Data Start Marker

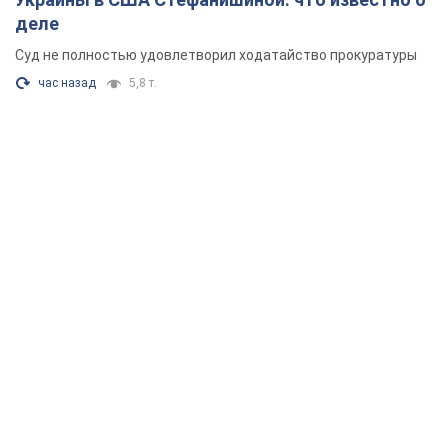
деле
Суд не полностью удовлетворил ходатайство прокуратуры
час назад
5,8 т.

Data End Marker
Data Start Marker

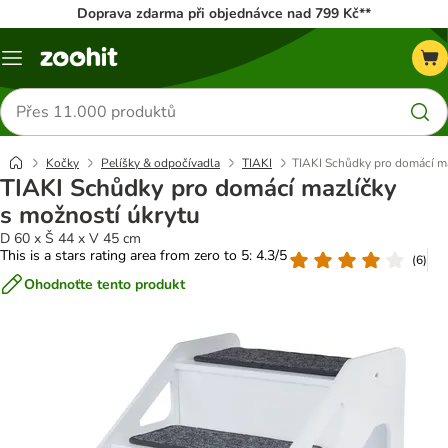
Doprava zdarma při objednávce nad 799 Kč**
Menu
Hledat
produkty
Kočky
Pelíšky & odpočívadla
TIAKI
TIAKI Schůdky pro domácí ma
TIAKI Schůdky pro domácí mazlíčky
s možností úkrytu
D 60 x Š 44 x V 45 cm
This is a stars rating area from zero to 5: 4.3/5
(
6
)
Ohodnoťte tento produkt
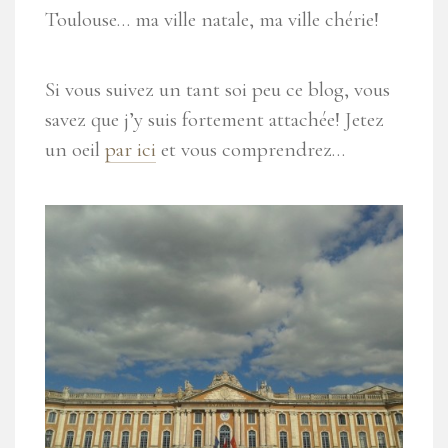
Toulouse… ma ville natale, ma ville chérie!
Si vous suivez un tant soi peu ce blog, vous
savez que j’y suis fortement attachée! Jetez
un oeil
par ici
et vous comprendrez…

Data End Marker

__Exercise requirements__.
Gather every line from the listing above in which "domácí" appears, and copy those lines.

__Expected answer__.
TIAKI Schůdky pro domácí ma
TIAKI Schůdky pro domácí mazlíčky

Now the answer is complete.